The artificial intelligence control system for sewage treatment is technically characterized in that:

further, the working process of the intelligent perception layer comprises the following steps:

step 11: collecting perception data of a sewage treatment system, and preprocessing the perception data; the sensing data comprise a water inlet quality parameter Qj, a core section water quality parameter Qh and a water outlet quality parameter Qc;

Step 12: identifying the data type of the perception data, extracting the characteristics of the perception data, and carrying out sensitivity analysis on the extracted characteristics of the perception data;

step 13: modeling and training a water quality intelligent prediction model on the perceived data by applying a machine learning algorithm;

step 14: and calculating structural parameters of the intelligent water quality prediction model, and finally outputting a prediction result of the perception data according to the intelligent water quality prediction model.

Further, in the step 11, the process of preprocessing the perceived data includes the following steps:

step 111: a step of cleaning perception data; the data cleaning comprises removing noise, processing missing values and abnormal values;

step 112: normalizing the perception data; data normalization includes data normalization or data normalization;

step 113: a feature engineering step of sensing data;

step 114: and a step of perceived data alignment.

Further, in the step 12, the type of the sensing data preprocessed in the step 11 is determined, and a sample library is established; and carrying out sensitivity analysis on the extracted feature information of the type of the perception data to obtain an importance score of the feature information, and eliminating features with the importance score lower than a threshold value according to the importance score of the feature information.
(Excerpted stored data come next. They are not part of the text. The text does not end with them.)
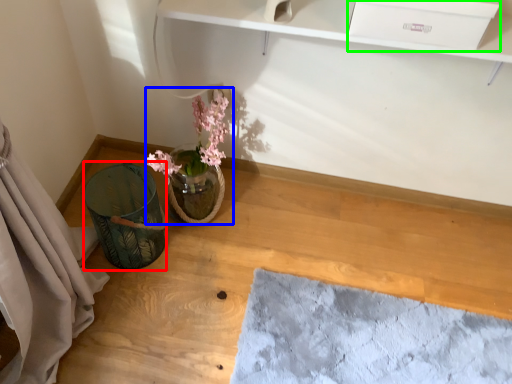 Question: Which is farther away from vase (highlighted by a red box)? floral arrangement (highlighted by a blue box) or drawer (highlighted by a green box)?

Choices:
 (A) floral arrangement
 (B) drawer

Answer: (B) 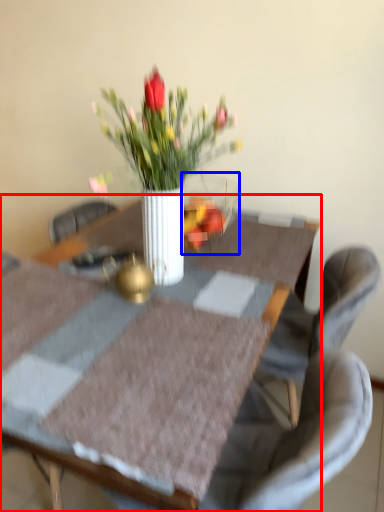 Question: Among these objects, which one is farthest to the camera, table (highlighted by a red box) or glass vase (highlighted by a blue box)?

Choices:
 (A) table
 (B) glass vase

Answer: (B)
Further, in step 13, the machine learning algorithm is one or more of a decision tree algorithm, a support vector machine algorithm, a random forest algorithm, and a neural network algorithm.

Further, in step 14, the structure of the intelligent water quality prediction model includes a layer number, a node number, a learning rate and a loss function.

Further, the working process of the intelligent decision layer comprises the following steps:

step 21: establishing a sewage treatment mechanism model;

step 22: the expert knowledge and the expert experience are fused into a sewage treatment mechanism model;

step 23: optimizing the treatment process and improving the production operation efficiency.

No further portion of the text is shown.